Many years ago now, I was playing a casual off-season round with one of my teammates the summer after my freshman year of high school. On the 12th hole, a long par 5 (long for me, anyway), I crushed a driver and a 3W back to back to reach the green in two. First, a couple of important details:
1) I was playing with my Dad's clubs, including a putter that he bought for $0.50 out of a used club barrel when he was in high school. It was 35+ years old then, and to this day, it's actually the best putter I've ever used. It was a special club. Think "Billy" in Caddyshack.
2) The green on this particular hole sat beside a lake fed by a stream, with a little footbridge leading over it to the 13th tee.
I had a 25 footer for my eagle, which I smugly glanced at while I watched my buddy chip in from the fringe for birdie. I then proceeded to five (!) putt for a double, which gave my friend ample time to walk over to the footbridge as I grew increasingly agitated, profane and out of control.
When the ball finally limped apologetically into the cup, I blasphemed loudly and hucked the putter back over my shoulder, in what I thought was the general direction of my bag and the footbridge. I heard the following: boing, boing, sploosh, peals of laughter.

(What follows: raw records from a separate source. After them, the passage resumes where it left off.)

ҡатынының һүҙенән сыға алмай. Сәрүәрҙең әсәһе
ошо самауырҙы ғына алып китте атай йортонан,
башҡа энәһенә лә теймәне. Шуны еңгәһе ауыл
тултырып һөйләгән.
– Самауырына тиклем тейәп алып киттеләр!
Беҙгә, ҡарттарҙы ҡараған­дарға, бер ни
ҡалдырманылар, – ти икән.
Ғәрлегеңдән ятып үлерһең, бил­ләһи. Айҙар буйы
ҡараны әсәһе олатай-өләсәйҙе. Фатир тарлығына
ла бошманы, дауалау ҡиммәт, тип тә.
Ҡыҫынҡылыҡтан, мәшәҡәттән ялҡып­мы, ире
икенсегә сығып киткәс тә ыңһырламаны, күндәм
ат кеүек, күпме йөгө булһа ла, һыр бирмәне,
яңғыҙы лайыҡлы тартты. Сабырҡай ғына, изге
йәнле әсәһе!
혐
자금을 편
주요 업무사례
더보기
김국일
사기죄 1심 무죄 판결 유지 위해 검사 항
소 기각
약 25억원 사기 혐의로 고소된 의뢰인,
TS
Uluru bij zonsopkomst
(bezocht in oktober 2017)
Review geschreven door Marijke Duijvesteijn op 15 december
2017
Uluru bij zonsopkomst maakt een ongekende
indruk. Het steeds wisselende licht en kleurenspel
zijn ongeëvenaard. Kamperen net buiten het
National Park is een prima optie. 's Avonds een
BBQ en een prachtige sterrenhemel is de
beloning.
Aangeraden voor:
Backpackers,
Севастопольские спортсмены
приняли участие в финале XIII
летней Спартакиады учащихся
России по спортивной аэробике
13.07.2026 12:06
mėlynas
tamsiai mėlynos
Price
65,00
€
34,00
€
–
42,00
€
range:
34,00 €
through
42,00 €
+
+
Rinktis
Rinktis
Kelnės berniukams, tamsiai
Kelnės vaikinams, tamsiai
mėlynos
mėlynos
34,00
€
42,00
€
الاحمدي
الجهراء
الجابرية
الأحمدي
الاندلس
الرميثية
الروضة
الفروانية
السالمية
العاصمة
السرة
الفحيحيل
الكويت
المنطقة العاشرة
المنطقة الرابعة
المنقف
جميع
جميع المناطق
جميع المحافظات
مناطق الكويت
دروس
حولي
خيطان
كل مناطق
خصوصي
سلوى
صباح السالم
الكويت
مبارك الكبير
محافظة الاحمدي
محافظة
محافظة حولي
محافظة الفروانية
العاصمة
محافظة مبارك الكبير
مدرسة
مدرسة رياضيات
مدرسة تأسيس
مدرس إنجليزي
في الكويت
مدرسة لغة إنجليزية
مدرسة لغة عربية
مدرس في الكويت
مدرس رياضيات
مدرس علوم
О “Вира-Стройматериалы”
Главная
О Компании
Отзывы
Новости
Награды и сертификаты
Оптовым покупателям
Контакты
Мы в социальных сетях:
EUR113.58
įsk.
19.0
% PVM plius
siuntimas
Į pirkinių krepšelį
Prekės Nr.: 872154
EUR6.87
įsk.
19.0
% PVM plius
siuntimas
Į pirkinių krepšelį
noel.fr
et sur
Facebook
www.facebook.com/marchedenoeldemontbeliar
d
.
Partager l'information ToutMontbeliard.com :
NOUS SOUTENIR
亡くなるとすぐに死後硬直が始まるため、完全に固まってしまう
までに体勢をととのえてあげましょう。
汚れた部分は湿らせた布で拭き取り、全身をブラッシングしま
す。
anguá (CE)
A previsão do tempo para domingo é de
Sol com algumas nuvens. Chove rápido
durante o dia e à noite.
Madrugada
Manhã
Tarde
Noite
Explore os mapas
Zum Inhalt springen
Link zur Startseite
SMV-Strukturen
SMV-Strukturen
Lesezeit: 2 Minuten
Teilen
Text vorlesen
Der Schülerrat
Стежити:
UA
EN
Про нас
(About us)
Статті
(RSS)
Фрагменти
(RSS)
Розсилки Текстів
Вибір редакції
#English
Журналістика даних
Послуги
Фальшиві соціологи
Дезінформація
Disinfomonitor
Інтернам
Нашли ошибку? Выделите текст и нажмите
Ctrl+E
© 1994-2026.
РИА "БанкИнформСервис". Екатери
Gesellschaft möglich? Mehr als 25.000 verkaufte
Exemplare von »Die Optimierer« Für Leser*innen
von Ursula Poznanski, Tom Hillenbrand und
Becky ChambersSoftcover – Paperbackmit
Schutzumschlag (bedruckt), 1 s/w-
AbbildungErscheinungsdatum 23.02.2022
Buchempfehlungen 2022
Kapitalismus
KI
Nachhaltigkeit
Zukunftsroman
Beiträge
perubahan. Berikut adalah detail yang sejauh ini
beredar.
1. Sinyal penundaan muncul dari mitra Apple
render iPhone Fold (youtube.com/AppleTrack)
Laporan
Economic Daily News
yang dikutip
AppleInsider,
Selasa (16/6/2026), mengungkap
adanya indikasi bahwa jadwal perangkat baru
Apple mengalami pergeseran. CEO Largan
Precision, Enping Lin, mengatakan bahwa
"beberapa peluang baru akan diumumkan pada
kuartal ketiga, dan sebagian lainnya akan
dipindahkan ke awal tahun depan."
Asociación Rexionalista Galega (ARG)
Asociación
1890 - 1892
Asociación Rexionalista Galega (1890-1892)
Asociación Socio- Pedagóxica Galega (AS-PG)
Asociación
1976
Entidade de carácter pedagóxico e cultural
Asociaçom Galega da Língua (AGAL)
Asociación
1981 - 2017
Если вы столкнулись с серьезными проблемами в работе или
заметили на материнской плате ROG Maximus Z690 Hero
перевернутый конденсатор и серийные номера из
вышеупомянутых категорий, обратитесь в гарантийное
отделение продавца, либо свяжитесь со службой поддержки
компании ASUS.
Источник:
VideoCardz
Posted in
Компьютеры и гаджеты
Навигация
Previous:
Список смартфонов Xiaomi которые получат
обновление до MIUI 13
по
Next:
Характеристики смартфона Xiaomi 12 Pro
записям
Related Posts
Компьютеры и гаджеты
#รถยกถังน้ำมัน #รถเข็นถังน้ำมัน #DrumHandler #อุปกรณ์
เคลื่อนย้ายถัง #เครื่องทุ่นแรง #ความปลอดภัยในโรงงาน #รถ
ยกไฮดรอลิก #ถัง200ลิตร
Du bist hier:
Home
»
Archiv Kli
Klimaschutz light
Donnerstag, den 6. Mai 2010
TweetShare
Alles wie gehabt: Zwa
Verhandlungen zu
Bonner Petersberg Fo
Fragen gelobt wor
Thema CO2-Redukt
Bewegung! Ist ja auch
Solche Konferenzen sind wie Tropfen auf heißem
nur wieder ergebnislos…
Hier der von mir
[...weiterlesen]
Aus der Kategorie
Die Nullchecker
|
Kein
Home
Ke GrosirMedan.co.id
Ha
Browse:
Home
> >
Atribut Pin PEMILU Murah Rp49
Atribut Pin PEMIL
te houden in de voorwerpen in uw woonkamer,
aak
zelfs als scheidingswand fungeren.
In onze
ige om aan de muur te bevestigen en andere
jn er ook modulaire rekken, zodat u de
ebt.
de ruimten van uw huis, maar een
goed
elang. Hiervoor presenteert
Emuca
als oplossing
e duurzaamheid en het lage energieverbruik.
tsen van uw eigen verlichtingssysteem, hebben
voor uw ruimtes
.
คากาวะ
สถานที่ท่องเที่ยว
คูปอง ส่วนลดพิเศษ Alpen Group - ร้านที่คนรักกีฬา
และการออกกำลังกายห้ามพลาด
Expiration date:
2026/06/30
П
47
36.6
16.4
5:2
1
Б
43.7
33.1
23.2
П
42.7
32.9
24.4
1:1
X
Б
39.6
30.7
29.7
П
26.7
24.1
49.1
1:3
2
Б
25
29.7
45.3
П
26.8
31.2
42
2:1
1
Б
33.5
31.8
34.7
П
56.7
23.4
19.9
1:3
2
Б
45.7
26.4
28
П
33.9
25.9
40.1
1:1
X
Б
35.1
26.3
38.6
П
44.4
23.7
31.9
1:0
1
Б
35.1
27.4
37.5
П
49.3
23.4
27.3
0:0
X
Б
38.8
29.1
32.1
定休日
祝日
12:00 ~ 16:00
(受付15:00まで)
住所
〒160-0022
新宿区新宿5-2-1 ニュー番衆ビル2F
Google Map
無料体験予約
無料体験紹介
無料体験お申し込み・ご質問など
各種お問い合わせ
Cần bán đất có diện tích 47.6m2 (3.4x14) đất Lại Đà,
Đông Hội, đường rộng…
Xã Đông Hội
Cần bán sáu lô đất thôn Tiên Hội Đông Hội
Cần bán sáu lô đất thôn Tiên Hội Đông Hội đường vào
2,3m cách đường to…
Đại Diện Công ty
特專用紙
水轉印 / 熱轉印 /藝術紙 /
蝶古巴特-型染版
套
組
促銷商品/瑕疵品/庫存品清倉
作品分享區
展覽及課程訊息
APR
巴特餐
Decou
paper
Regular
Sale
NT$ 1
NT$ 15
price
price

I turned to see my buddy on his knees laughing, and pointing to the edge of the water.
It's a happy enough ending - I was lucky enough to retrieve it using two other clubs like really long, awkward tweezers, and I considered it a small miracle that no one was at my house when I got home, meaning that I wouldn't have to explain my algae-covered shirt.
The putter was fine, but that was definitely my worst accident.